J’arrive pour l’ouverture des bouteilles. Deux journalistes et un photographe vont assister à cette cérémonie devenue un rite. Comme je réponds à des questions tout en ouvrant, je suis peut-être moins attentif à certains détails, et la statistique quasi irréelle de la vitalité de mes bouteilles anciennes va se faire écorner ce soir. Le vin qui m’inquiète, c’est l’Arbois. Il a un nez plat de vin fatigué. Je suis prêt à le déclarer mort, car il me chiffonne trop. On va lui laisser une chance, mais il est exclu qu’il accompagne les oursins. Il sera remplacé par le Vouvray au nez rassurant, en demandant au chef de faire ressortir le coté sucré des oursins. Le message lui parvient.
Tout en répondant aux questions des deux journalistes, je fais mon inspection des odeurs. Le Corton-Charlemagne est bouchonné. C’est à peine perceptible en bouche, mais le nez rebute trop. Je décide de prendre sur la carte de Patrick Pignol un Chevalier-Montrachet. Pas question de décevoir mes hôtes, même si le volume des vins est très nettement supérieur à la moyenne habituelle pour les neuf que nous serons. Le bouchon du Bichot confirme qu’il a plus de cent ans. Cette bouteille sans étiquette fait du vin une énigme. Son odeur est redoutablement belle.
Mes hôtes arrivent avec une ponctualité remarquable et nous faisons un tour de table pour nous présenter sur un Champagne Ayala Brut ancien vers 1980. En fait, en bouche, je dirais volontiers 1975. Les participants comprennent dès ce premier vin que nous entrons dans le monde des vins anciens. Belle rondeur en bouche et trace longue, équilibre chaleureux. C’est une belle mise en bouche.
Voici le menu composé par Patrick Pignol, menu de retour de marché : Damier de Saint-Jacques et truffes noires / Langoustines croustillantes infusées au citron et parfum de marjolaine / Oursins en coque, mousseline de persil tubéreux / Animelles dorées au beurre de cardamome / Cochon de lait en cocotte, légèrement pimenté au gingembre, salsifis lardés / Mimolette «vieille » dans sa simplicité / Clémentines caramélisées et petites madeleines au miel de bruyère. Il y aura dans ce voyage gastronomique de belles émotions. Et les clins d’œil subliminaux ne manqueront pas. Car le chef est malicieux.
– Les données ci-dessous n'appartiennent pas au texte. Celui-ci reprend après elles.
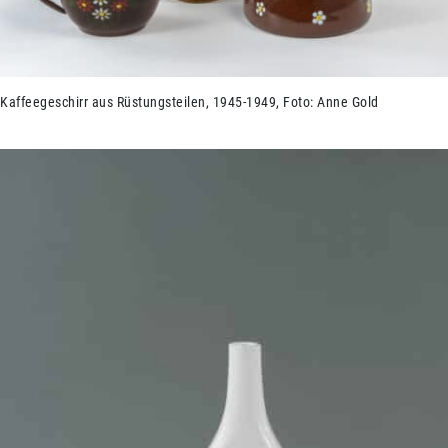
Kaffeegeschirr aus Rüstungsteilen, 1945-1949, Foto: Anne Gold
Nous avons autour de la table deux couples qui sont venus à la suite de l’interview de France Info de l’année dernière, qui a manifestement été entendue en Suisse et dans le limousin, les deux journalistes, une amie d’enfance qui, au lieu d’avoir le pieux recueillement que suggèrent mes doctes propos, me plaisante comme lorsque nous avions vingt ans, et l’ami cuisinier amateur de génie que je voulais remercier de ses prouesses racontées dans de précédents bulletins. Il y a bien longtemps qu’un dîner ne compte aucun récidiviste. Il y a d’habitude un « ancien » qui joue les vétérans. Là, point. Le dîner commence.
Le Champagne Salon « S » 1983 aura du mal à exprimer son nez car nous sommes sous une chape de parfum de truffe. Le plat est éblouissant et le Salon révèle des personnalités différentes avec le sucré de la coquille et avec l’insistance de la truffe. Ce champagne a la couleur d’une pêche déjà rosie, une belle bulle active, et une profondeur en bouche qui est rare. Et l’accord met nos sens en éveil tant il faut être attentif pour déceler tout ce qui se passe dans notre palais. L’excitation binaire est heureuse.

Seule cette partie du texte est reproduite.